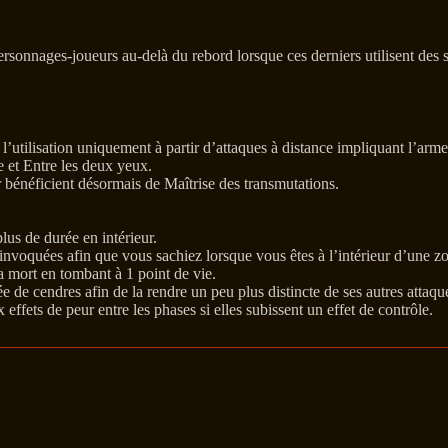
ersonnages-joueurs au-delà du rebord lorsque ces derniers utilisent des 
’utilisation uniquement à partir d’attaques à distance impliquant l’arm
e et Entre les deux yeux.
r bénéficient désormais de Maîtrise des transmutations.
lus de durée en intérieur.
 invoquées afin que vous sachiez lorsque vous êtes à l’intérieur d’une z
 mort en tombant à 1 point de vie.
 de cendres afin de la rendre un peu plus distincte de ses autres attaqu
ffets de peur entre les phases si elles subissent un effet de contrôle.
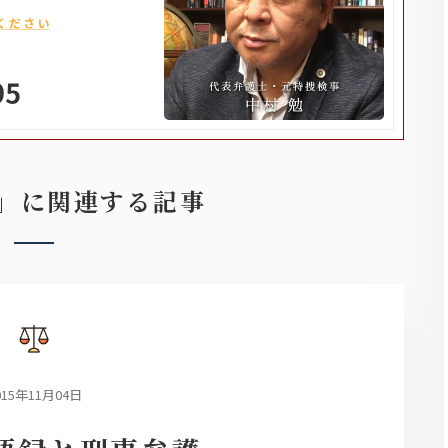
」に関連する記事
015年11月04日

⁂

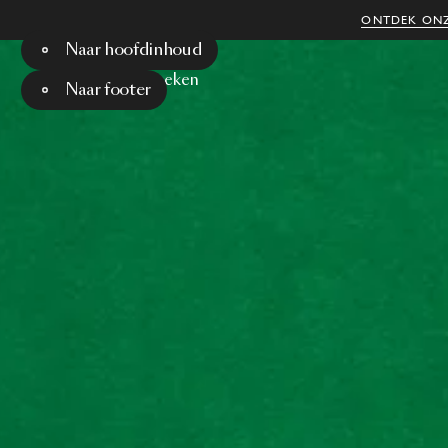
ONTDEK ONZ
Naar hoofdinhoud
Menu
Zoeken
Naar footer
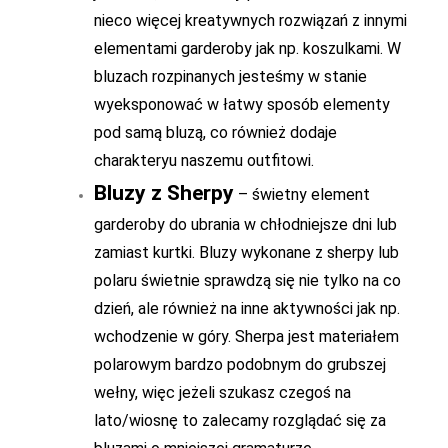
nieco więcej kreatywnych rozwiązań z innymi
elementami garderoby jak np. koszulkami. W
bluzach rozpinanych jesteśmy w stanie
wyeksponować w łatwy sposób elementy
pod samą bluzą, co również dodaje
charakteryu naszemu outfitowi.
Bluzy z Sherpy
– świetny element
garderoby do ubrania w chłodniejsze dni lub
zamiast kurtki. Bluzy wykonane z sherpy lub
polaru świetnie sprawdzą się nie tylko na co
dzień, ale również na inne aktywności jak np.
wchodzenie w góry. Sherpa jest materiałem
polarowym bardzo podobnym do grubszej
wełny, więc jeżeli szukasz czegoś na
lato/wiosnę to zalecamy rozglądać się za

⁂

Look back over the material above and state how many lines hold the word "afin". Write the number and nothing else.

Result:
2